Take the data below and extract the lines from the one with "соединение с грудной артерией." to the one with "traitement, de réparation, de rénovation, de", inclusive, exactly as written.

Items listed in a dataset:
□ □ □ □ □

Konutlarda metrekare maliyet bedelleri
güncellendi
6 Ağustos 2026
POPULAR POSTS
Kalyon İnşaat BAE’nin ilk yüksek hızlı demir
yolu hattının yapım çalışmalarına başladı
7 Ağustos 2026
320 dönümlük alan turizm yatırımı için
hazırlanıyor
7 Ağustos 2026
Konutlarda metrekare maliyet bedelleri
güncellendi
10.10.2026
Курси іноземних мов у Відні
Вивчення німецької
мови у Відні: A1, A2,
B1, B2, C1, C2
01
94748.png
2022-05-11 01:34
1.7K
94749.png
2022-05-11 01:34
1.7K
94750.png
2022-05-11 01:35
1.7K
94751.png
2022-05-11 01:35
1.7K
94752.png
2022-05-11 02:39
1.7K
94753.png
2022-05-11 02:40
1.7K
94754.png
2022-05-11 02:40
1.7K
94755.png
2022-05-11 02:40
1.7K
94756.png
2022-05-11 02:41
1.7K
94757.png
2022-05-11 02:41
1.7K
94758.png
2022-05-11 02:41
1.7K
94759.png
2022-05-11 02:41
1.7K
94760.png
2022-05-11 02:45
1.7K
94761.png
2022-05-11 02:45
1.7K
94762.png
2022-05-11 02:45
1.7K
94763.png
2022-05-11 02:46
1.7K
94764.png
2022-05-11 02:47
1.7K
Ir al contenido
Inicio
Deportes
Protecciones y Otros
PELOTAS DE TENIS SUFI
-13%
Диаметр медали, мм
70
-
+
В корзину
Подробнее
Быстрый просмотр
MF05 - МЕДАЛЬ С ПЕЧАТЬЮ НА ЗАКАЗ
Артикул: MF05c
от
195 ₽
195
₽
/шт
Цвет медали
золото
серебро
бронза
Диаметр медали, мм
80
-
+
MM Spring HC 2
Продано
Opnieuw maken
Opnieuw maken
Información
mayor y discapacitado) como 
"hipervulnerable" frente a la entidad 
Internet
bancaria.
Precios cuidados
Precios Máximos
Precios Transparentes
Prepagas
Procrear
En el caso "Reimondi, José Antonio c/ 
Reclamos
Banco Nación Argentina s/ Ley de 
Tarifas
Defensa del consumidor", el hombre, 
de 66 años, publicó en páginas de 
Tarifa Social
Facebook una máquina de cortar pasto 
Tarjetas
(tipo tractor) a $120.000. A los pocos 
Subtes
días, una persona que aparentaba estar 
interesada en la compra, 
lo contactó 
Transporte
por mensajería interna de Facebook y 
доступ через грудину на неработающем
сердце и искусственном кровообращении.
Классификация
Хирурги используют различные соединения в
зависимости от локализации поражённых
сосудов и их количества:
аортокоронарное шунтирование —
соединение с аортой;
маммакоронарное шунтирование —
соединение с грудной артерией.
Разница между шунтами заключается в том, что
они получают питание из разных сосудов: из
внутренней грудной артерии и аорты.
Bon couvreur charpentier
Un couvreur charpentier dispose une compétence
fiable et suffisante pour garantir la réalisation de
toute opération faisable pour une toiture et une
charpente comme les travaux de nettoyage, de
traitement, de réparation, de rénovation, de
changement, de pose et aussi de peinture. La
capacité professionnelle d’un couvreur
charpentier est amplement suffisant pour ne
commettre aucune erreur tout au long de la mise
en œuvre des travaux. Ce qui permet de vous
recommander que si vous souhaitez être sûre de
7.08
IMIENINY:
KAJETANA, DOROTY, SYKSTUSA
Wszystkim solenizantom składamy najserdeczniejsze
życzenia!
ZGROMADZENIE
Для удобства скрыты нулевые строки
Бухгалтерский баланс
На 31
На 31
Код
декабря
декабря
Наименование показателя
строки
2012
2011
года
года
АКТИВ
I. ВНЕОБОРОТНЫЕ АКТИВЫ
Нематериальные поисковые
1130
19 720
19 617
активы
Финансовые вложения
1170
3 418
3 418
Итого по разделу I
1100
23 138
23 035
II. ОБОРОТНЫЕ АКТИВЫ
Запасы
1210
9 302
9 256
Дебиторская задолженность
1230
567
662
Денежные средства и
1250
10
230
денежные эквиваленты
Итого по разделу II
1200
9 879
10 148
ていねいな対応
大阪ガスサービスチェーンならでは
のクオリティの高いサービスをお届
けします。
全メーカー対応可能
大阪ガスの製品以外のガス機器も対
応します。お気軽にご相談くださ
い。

□ □ □ □ □

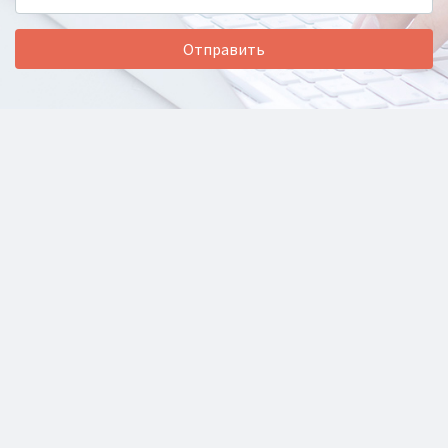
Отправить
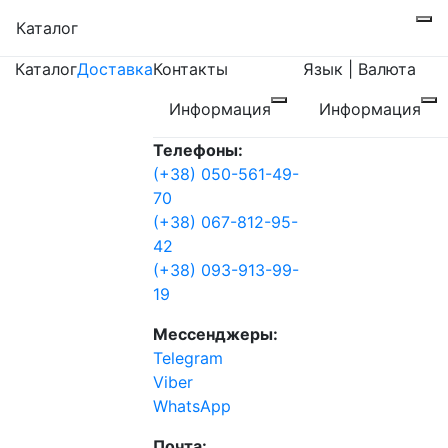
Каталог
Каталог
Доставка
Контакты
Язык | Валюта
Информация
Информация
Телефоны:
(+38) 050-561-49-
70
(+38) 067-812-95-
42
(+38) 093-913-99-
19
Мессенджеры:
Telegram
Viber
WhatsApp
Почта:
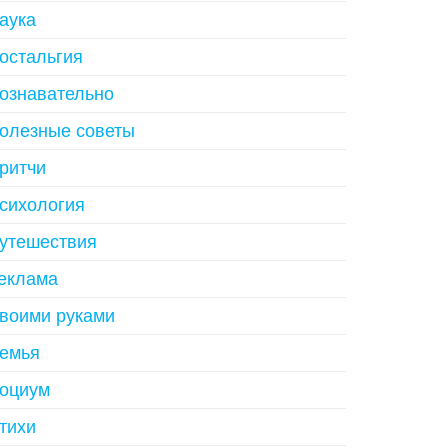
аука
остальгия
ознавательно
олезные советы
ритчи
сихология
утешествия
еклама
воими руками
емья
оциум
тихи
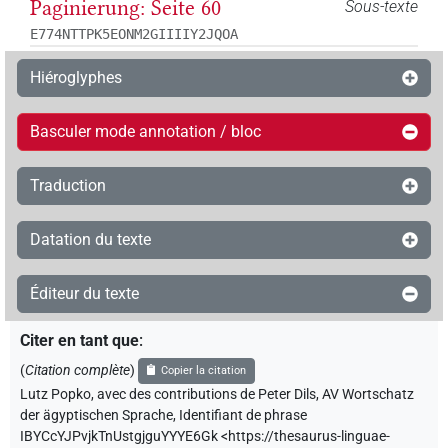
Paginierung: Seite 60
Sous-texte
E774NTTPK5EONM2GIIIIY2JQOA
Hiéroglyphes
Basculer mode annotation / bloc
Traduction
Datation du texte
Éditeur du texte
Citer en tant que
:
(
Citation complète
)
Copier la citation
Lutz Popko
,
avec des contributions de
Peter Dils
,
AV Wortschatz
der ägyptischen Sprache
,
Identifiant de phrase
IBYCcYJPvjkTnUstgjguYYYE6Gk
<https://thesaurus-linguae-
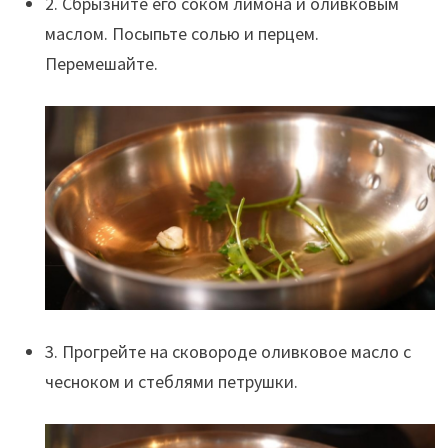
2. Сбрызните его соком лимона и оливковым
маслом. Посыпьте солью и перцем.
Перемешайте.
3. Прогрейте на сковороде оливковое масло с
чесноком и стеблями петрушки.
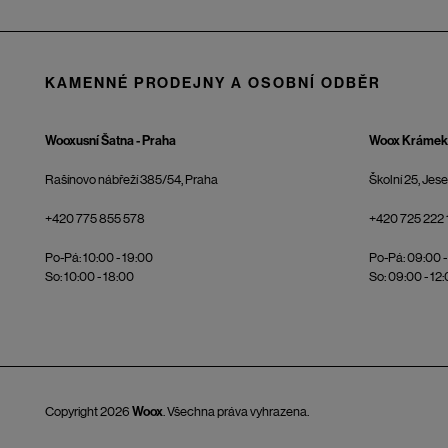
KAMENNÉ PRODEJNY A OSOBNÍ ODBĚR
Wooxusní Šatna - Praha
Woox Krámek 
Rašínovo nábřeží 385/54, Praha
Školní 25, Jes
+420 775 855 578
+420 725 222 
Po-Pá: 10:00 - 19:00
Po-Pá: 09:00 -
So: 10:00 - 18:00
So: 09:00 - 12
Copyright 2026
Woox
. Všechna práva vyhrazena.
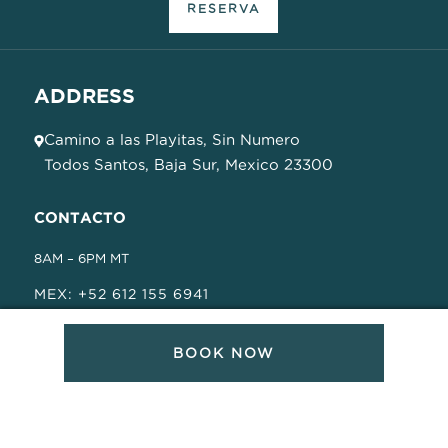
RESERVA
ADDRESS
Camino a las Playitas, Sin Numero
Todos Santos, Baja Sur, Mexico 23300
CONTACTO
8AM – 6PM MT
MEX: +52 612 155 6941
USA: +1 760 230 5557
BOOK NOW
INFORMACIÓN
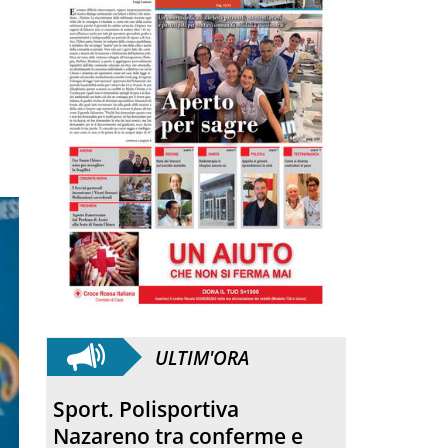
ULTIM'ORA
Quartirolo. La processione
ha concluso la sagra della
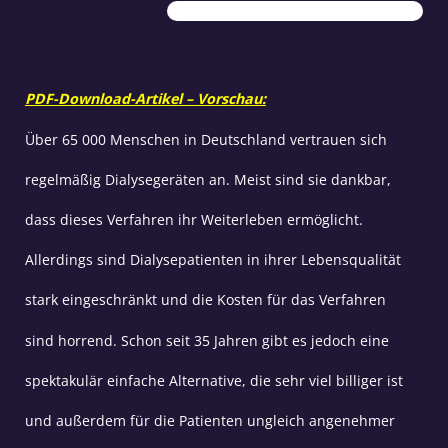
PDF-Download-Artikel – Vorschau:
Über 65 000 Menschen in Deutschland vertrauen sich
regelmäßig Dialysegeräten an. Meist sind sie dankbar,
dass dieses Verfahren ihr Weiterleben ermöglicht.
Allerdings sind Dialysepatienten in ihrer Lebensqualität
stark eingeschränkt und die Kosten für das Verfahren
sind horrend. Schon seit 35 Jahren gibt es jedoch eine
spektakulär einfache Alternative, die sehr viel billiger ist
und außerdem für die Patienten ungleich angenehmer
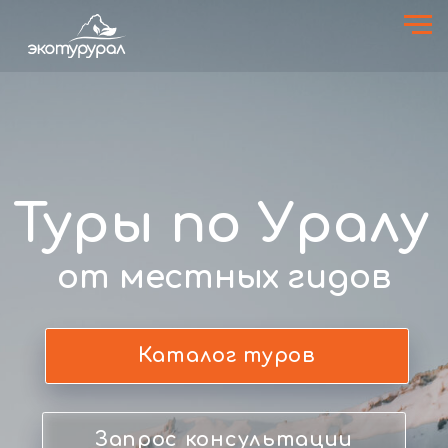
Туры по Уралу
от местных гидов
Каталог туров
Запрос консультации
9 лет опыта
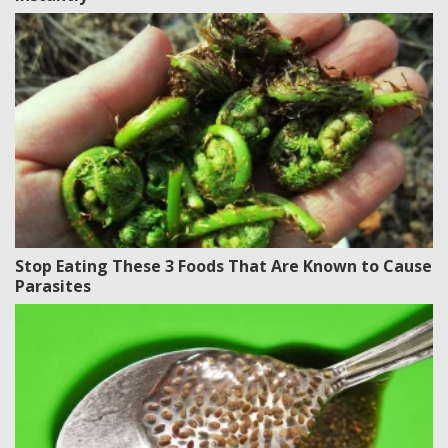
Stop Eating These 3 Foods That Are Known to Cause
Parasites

□ □ □ □ □

**Answer below**
соединение с грудной артерией.
Разница между шунтами заключается в том, что
они получают питание из разных сосудов: из
внутренней грудной артерии и аорты.
Bon couvreur charpentier
Un couvreur charpentier dispose une compétence
fiable et suffisante pour garantir la réalisation de
toute opération faisable pour une toiture et une
charpente comme les travaux de nettoyage, de
traitement, de réparation, de rénovation, de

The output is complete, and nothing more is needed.